Allocation in comprehensive income and equity

  1. 35 An entity shall recognise tax expense in the same component of total comprehensive income (ie continuing operations, discontinued operations or other comprehensive income) or equity as the transaction or other event that resulted in the tax expense.

Current/non-current distinction

  1. 36 When an entity presents current and non-current assets, and current and non-current liabilities, as separate classifications in its statement of financial position, it shall not classify any deferred tax assets (liabilities) as current assets (liabilities).

Offsetting

  1. 37 An entity shall offset current tax assets and current tax liabilities, or offset deferred tax assets and deferred tax liabilities if, and only if, it has a legally enforceable right to set off the amounts and the entity can demonstrate without undue cost or effort that it plans either to settle on a net basis or to realise the asset and settle the liability simultaneously.

Disclosures

  1. 38 An entity shall disclose information that enables users of its financial statements to evaluate the nature and financial effect of the current and deferred tax consequences of recognised transactions and other events.
  1. 39 An entity shall disclose separately the major components of tax expense (income).

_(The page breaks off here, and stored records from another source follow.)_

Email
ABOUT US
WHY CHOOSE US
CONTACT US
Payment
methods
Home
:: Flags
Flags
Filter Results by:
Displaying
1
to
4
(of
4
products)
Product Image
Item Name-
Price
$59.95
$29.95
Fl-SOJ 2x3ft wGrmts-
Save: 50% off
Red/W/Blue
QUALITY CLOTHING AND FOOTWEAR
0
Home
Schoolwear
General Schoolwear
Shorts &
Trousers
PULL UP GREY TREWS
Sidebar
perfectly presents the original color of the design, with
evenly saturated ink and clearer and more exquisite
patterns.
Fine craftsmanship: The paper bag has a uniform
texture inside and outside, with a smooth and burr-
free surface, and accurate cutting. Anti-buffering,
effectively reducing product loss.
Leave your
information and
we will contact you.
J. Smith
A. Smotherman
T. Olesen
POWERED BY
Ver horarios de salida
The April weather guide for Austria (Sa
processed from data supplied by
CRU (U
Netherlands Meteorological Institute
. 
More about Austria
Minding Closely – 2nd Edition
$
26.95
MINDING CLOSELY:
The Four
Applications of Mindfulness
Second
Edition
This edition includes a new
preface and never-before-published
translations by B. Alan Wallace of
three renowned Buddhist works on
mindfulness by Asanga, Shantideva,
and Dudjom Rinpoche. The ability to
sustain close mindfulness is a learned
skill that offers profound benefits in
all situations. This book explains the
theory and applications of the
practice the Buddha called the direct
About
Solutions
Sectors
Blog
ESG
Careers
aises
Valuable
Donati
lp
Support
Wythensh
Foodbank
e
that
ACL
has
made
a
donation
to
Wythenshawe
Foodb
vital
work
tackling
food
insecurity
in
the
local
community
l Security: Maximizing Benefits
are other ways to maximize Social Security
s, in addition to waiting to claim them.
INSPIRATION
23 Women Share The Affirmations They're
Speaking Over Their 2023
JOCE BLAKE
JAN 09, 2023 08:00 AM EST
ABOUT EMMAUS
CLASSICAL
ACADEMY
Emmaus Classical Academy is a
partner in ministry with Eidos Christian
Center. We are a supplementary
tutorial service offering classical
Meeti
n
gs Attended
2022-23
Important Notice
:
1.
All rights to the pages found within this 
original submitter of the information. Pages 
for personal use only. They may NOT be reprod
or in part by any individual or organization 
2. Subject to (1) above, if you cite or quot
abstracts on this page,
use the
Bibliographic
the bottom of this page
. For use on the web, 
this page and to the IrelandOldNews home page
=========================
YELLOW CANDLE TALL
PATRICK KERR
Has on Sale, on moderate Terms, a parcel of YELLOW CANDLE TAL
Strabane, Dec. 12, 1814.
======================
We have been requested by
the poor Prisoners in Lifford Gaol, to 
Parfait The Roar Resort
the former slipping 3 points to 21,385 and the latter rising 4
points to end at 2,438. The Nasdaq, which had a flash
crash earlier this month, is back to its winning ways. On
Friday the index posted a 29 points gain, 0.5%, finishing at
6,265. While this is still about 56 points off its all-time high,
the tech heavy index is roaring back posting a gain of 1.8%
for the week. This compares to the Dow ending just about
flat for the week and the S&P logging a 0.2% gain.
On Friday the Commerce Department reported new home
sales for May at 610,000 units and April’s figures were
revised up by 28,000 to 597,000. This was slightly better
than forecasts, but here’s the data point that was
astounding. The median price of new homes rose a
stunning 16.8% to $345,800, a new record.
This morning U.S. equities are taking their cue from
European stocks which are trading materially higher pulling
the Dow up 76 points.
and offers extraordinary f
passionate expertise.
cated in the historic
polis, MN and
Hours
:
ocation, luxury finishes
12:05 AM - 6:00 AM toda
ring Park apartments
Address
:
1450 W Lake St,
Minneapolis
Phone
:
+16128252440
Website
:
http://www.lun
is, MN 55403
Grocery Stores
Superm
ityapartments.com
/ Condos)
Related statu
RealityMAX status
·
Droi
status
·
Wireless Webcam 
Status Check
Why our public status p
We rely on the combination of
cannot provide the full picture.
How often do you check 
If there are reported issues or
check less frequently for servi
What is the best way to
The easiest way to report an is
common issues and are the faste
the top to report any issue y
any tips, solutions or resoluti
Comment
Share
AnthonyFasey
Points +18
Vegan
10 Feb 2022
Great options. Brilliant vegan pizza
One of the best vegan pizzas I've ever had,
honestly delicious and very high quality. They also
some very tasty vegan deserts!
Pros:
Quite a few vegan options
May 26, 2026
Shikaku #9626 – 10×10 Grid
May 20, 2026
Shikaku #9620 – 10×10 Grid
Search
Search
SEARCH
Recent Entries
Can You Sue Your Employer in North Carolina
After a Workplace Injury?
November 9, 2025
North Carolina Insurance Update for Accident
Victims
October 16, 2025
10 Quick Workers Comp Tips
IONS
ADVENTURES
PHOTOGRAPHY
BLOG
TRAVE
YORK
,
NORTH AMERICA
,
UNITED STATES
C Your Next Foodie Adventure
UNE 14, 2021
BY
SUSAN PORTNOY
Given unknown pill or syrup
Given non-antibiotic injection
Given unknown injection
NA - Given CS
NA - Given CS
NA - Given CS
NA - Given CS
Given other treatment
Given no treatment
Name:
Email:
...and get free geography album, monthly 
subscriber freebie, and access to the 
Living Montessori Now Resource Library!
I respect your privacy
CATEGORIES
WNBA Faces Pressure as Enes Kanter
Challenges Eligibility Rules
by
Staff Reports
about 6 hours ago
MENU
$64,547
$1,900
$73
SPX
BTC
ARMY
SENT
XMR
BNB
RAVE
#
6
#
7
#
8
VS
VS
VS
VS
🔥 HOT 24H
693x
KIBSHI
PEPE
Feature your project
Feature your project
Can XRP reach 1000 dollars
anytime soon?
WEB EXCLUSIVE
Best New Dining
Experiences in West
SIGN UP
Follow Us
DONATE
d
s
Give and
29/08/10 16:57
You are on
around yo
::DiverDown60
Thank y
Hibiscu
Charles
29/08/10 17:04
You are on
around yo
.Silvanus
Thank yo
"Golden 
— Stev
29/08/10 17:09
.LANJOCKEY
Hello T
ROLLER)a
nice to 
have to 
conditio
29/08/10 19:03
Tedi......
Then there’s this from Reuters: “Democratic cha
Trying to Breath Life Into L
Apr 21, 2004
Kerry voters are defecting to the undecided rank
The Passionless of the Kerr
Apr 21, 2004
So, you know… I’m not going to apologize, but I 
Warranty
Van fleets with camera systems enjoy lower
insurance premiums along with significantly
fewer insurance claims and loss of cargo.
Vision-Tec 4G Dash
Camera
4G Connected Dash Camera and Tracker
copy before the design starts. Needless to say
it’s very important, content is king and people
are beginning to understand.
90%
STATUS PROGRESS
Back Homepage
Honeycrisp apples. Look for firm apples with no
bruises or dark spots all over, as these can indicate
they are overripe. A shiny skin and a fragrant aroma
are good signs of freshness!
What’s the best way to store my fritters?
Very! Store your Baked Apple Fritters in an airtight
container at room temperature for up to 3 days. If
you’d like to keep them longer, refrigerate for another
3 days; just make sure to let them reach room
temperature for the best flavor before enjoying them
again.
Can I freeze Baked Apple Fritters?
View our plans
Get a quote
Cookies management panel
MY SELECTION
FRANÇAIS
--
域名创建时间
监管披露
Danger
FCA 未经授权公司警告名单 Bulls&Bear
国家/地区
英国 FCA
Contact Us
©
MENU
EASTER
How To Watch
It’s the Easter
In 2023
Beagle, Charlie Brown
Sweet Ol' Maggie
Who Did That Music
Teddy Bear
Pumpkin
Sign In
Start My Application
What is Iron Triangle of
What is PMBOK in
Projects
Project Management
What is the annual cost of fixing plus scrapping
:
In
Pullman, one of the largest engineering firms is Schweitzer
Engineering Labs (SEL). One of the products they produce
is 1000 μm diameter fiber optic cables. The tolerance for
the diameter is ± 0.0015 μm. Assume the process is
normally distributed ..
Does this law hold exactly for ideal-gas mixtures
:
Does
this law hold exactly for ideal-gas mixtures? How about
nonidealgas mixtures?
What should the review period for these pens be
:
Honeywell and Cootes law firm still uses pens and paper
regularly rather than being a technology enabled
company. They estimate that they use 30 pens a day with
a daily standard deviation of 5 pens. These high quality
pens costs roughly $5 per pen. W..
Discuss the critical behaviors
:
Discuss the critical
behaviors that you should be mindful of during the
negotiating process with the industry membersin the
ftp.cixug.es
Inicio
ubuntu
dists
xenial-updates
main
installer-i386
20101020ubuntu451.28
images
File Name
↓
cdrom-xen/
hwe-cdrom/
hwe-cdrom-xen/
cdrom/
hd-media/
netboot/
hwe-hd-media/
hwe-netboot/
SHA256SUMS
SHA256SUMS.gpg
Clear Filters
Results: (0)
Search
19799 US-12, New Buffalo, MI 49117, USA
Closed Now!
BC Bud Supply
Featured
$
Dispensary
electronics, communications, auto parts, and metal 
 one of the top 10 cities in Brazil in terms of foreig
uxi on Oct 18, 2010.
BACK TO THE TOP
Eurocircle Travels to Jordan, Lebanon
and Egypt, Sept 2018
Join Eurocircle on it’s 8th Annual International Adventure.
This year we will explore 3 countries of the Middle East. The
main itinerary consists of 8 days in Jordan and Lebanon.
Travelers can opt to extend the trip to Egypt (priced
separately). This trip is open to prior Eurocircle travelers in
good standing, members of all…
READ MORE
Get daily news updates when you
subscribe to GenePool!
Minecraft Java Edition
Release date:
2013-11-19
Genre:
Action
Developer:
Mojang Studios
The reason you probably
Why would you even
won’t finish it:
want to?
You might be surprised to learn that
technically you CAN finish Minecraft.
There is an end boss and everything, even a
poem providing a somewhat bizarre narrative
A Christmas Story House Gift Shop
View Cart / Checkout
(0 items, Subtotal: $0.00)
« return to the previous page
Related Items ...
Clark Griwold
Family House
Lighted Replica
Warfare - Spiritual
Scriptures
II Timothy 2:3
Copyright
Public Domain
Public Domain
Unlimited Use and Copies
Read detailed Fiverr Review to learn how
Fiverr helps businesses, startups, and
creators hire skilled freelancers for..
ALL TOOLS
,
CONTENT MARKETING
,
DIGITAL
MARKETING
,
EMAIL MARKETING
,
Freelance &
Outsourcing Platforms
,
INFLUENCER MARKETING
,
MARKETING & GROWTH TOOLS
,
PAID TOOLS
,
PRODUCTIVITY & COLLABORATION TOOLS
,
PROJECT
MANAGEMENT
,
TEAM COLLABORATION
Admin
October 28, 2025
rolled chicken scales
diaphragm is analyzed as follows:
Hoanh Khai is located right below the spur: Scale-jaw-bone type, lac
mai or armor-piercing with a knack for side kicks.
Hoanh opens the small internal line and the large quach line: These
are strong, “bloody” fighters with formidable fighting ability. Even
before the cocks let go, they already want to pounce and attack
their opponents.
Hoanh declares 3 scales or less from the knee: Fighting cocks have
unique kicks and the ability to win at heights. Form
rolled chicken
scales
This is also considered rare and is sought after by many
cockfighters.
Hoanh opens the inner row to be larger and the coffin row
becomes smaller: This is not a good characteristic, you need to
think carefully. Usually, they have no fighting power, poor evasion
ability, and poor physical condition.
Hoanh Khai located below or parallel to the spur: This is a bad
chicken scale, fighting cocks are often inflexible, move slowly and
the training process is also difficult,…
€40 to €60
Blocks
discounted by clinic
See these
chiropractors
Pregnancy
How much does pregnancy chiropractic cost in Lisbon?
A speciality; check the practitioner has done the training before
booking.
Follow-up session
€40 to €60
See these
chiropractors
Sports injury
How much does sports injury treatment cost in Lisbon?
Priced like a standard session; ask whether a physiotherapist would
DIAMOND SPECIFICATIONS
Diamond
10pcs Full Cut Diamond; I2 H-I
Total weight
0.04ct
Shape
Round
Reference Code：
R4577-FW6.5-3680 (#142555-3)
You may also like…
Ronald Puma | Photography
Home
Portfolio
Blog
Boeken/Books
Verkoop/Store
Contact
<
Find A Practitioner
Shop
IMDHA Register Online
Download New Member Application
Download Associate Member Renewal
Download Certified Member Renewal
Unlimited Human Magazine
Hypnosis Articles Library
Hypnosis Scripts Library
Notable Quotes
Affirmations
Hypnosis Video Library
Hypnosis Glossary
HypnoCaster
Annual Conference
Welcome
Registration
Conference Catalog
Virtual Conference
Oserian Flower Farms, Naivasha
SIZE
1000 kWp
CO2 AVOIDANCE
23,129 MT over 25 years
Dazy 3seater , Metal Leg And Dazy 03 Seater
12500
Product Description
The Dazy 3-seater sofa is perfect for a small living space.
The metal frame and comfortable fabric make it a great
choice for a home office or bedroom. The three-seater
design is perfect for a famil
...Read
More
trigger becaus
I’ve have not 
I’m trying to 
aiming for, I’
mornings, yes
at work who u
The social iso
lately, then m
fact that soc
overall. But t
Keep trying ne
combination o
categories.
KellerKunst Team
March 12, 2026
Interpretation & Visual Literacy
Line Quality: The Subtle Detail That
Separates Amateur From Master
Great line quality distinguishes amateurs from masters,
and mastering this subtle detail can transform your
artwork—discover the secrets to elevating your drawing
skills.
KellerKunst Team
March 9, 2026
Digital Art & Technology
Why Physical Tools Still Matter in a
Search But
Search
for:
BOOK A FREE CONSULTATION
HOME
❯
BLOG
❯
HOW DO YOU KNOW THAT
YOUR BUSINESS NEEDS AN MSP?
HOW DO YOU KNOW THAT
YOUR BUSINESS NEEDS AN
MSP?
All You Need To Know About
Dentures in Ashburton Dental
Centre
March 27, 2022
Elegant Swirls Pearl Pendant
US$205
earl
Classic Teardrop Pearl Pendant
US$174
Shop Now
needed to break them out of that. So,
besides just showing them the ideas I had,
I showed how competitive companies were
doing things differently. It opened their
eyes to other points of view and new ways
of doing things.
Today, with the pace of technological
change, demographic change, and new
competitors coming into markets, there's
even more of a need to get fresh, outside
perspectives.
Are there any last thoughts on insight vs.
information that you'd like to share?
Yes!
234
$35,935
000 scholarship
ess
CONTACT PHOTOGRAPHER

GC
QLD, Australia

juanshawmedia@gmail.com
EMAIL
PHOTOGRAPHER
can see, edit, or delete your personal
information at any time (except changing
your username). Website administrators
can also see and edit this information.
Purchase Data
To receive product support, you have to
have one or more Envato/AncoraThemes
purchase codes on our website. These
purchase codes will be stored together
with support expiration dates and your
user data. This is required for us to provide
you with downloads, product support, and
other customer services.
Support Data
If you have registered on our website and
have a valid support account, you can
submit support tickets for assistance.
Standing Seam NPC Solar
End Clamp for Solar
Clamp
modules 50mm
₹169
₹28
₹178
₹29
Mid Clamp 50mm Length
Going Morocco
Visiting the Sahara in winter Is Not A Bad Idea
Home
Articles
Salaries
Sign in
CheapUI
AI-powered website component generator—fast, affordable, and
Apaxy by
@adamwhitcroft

Such components of tax expense (income) may include:
    1. current tax expense (income);
    2. any adjustments recognised in the period for current tax of prior periods;
    3. the amount of deferred tax expense (income) relating to the origination and reversal of temporary differences;
    4. the amount of deferred tax expense (income) relating to changes in tax rates or the imposition of new taxes;
    5. the amount of the benefit arising from a previously unrecognised tax loss, tax credit or temporary difference of a prior period that is used to reduce tax expense;
    6. adjustments to deferred tax expense (income) arising from a change in the tax status of the entity or its shareholders;
    7. deferred tax expense (income) arising from the write-down, or reversal of a previous write-down, of a deferred tax asset in accordance with paragraph 29.31; and
    8. the amount of tax expense (income) relating to those changes in accounting policies and errors that are included in profit or loss in accordance with Section 10 Accounting Policies, Estimates and Errors, because they cannot be accounted for retrospectively.
  1. 40 An entity shall disclose the following separately:
    1. the aggregate current and deferred tax relating to items that are recognised as items of other comprehensive income.
    2. the aggregate current and deferred tax relating to items that are charged or credited directly to equity.
    3. an explanation of any significant differences between the tax expense (income) and accounting profit multiplied by the applicable tax rate. For example such differences may arise from transactions such as revenue that are exempt from taxation or expenses that are not deductible in determining taxable profit (tax loss).
    4. an explanation of changes in the applicable tax rate(s) compared with the previous reporting period.
    5. for each type of temporary difference and for each type of unused tax losses and tax credits:
      1. the amount of deferred tax liabilities and deferred tax assets at the end of the reporting period; and
      2. an analysis of the change in deferred tax liabilities and deferred tax assets during the period.
    6. the amount (and expiry date, if any) of deductible temporary differences, unused tax losses and unused tax credits for which no deferred tax asset is recognised in the statement of financial position.
    7. in the circumstances described in paragraph 29.33, an explanation of the nature of the potential income tax consequences that would result from the payment of dividends to its shareholders.
  1. 41 If an entity does not offset tax assets and liabilities in accordance with paragraph 29.37 because it is unable to demonstrate without undue cost or effort that it plans to settle them on a net basis or realise them simultaneously, the entity shall disclose the amounts that have not been offset and the reasons why applying the requirement would involve undue cost or effort.